Can an HOA foreclose on properties for delinquent dues and/or assessments? Yes (delinquent fees and penalties is a different story). They normally do this only to perfect their lien position in case of a sale, and the don’t actually snatch the properties. But their can be some unintended consequences.
It is important to understand the order of liens on a property. The mortgage / deed of trust is NOT necessarily in 1st position. Liens for delinquent property taxes or special assessments are actually the 1st lien. HOA liens are in 2nd, and the bank loan is in 3rd.
There are a growing number of properties being purchased at HOA Trustee’s Sales by 3rd parties. A $1.5M ArrowCreek home recently sold for $166,000 on the steps, bid up from the $18K owed on delinquent assessments (10750 Renegade). There was never a NOD filed by the bank on their loan, and it is possible the loan was still performing. But the bank loan is now wiped out, and the new owner will make a killing.
Buying HOA TDs used to be pretty rare – the banks usually step in to cure the defaults to protect their lien positions. But right now, we have institutional investors as well as the local usual suspects buying up all the HOA TDs they can get their hands on, leading to the prices getting bid up on the steps.

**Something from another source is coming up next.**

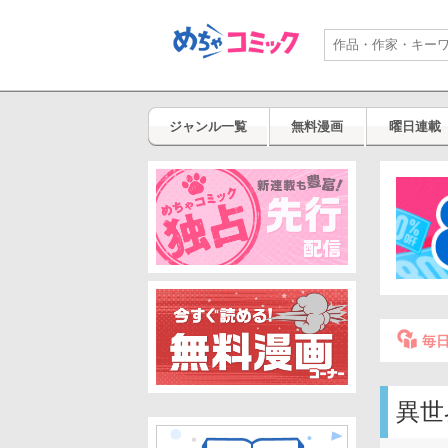
ジャンル一覧
無料漫画
曜日連載
毎
異世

I can’t really comment on the legality of it all, or why the banks are letting this happen. Without a NOD, they may not even know the properties are in play, though I believe that ALL lien holders are required to be notified of an impending Trustee’s Sale. I can see a potentially huge “creative default” market here – stay current on your mortgage to hide it from your bank, let the HOA foreclose, let your assigned straw buyer buy the property at the Trustees Sale, and take a back end cut on the deal.
Cynical much? Sure. But I have always been amazed at how low the real estate industry will stoop to find a new profit streams. This is one to watch.